We only compare here the two closest binding modes per kinase pair, although we have — for kinases such as EGFR and CDK2 — much more data available on binding modes. As an alternative, one could instead aggregate the information from multiple binding modes per kinase in a fingerprint that reports all interactions seen in any structure. However, this approach has its own drawbacks: Some kinases have much higher coverage than others, leading to an imbalance in information content.

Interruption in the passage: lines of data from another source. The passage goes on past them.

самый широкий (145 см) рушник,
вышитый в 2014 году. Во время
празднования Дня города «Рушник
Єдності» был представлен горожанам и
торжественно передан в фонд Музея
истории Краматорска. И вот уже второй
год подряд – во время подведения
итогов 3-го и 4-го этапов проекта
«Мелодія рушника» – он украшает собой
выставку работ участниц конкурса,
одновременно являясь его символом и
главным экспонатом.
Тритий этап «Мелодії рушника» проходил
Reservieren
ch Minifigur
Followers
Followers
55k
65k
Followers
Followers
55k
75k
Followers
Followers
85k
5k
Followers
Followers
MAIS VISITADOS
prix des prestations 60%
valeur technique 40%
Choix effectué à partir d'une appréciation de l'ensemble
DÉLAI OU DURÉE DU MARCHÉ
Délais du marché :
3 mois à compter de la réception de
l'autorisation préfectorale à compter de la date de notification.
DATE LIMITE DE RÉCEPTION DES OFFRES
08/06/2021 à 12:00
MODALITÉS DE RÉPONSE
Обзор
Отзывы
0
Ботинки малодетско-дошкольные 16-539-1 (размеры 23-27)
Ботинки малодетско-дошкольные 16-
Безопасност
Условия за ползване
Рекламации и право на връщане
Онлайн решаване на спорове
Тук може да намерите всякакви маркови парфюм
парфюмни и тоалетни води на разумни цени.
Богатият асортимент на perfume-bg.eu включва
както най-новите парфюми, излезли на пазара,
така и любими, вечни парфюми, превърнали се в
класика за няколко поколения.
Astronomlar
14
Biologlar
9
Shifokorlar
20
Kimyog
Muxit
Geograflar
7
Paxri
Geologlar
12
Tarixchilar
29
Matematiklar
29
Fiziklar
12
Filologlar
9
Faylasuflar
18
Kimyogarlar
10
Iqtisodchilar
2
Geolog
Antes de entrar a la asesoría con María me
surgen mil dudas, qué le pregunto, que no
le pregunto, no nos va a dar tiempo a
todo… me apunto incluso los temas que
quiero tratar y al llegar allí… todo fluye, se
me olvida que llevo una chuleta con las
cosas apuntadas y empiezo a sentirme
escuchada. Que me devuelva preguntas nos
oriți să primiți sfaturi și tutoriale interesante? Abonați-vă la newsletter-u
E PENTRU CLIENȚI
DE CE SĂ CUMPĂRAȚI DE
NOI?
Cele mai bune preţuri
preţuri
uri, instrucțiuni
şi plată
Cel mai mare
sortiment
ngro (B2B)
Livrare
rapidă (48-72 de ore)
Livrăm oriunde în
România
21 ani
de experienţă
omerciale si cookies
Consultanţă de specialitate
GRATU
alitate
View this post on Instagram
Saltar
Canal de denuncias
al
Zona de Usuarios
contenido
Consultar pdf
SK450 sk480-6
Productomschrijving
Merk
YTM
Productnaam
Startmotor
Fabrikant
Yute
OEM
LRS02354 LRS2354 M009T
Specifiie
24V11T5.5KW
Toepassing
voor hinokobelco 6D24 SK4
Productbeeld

The kinase distance matrix above will be reloaded in Talktorial T028, where we compare kinase similarities from different perspectives, including the interaction perspective we have talked about in this talktorial.
Quiz¶
What are the advantages and disadvantages of describing kinase similarity with interaction fingerprints?
Why is the structural coverage between kinases so different?
At one point, we are mapping structure pairs to kinase pairs. We use here the minimum structure distance. What other mapping strategies can you think of? What advantages and disadvantages could they have?